The research on such simple creatures might be thought to have found all there is to know, but David C Plachetzki and the other authors at the University of California (both Davis and Santa Barbara) express concern that more is yet to be learnt on the sensory reception of their cnidocytes.

The cnidocytes are key to this paper in BMC Biology too. They are the classic stinging cells of all the jellyfish and corals, as well as this Hydra, actually the species, Hydra magnipapillata. They have been known to react to chemicals and physical effects on their "trigger" for many years. In this case the stings are fired in response to light intensities, which are determined by the opsin. The opsin reacts to light just like the rhodopsin in our retina.

A complete Hydra, showing the heavily stained cnidocytes (stinging cells) standing out of the more transparent tentacles

A complete Hydra, showing the heavily stained cnidocytes (stinging cells) standing out of the more transparent tentacles via Shutterstock

Dr Plachetski explains, "Not only did we find opsin in the sensory neurons that connect to cnidocytes in the Hydra, but we also found other components of photo-transduction in these cells. These included cyclic nucleotide gated ion channels (CNG) required to transfer the signal and a hydra version of arrestin, which wipes the photo-transduction slate clean for a second signal." Complicated though the chemistry is, it explains that the animal is close to the functioning of some retinal sensory chemicals.
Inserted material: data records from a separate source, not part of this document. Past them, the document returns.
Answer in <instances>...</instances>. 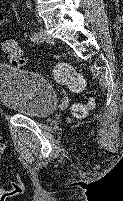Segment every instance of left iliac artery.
<instances>
[{"instance_id": "44dca946", "label": "left iliac artery", "mask_w": 123, "mask_h": 201, "mask_svg": "<svg viewBox=\"0 0 123 201\" xmlns=\"http://www.w3.org/2000/svg\"><path fill=\"white\" fill-rule=\"evenodd\" d=\"M33 39H34V41H36V42H39V41H40V34H39V32H34V34H33Z\"/></svg>"}]
</instances>
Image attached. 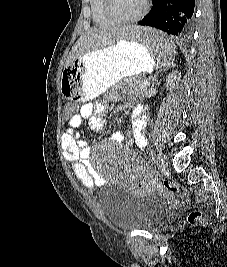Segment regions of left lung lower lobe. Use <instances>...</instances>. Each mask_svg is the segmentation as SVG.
I'll use <instances>...</instances> for the list:
<instances>
[{"mask_svg": "<svg viewBox=\"0 0 227 267\" xmlns=\"http://www.w3.org/2000/svg\"><path fill=\"white\" fill-rule=\"evenodd\" d=\"M194 6L195 0H153L150 12L138 24L155 27L168 35L184 39L191 30ZM157 41L173 42L167 35L164 40Z\"/></svg>", "mask_w": 227, "mask_h": 267, "instance_id": "0a47b994", "label": "left lung lower lobe"}]
</instances>
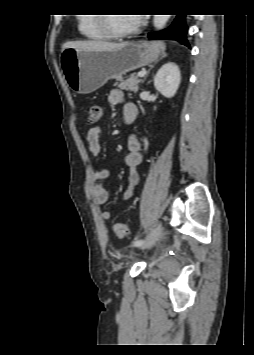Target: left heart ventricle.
<instances>
[{
    "mask_svg": "<svg viewBox=\"0 0 254 355\" xmlns=\"http://www.w3.org/2000/svg\"><path fill=\"white\" fill-rule=\"evenodd\" d=\"M109 24L115 32L130 30L137 25L135 18L127 14L110 15Z\"/></svg>",
    "mask_w": 254,
    "mask_h": 355,
    "instance_id": "left-heart-ventricle-1",
    "label": "left heart ventricle"
}]
</instances>
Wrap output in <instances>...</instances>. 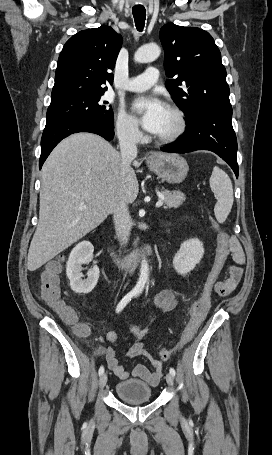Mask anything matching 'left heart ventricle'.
Listing matches in <instances>:
<instances>
[{"mask_svg":"<svg viewBox=\"0 0 272 455\" xmlns=\"http://www.w3.org/2000/svg\"><path fill=\"white\" fill-rule=\"evenodd\" d=\"M175 127V118L173 114L167 109L161 128L156 135L161 136L170 133Z\"/></svg>","mask_w":272,"mask_h":455,"instance_id":"1","label":"left heart ventricle"}]
</instances>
The use of the opsin light detection system is to regulate the capture of water fleas (Daphnia) on which the Hydra feed. The nerve net it uses to integrate its simple, brainless behaviour can cause it to move to the area where Daphnia gather to feed at the surface, then fire off its stings to hold and trap them. How the organism uses the light information in order to fire upon prey is intriguing. Light information could be used to deploy stings for defence or aggression, given that high light intensities depress the firing of stings. Certainly wastage of energetic cnidocytes could be avoided. Feeding is tuned to a dim light regime such as at dusk. Shadows could cause firing within milliseconds, as a prey item (or predator) overshadows the Hydra. Other uses of opsin to inhibit cnidocyte cells are also suggested when the Hydra somersaults in order to move to a different location.

It is possible that the significance of this opsin research is felt most clearly in eye evolution. This most ancient of multicellular animals has similar chemicals to the Chordates (eg. ourselves.) Some of its members developed very simple eyes, meaning that the Hydra could have the ancestral light reception system that its more "modern" relatives developed as optical structures.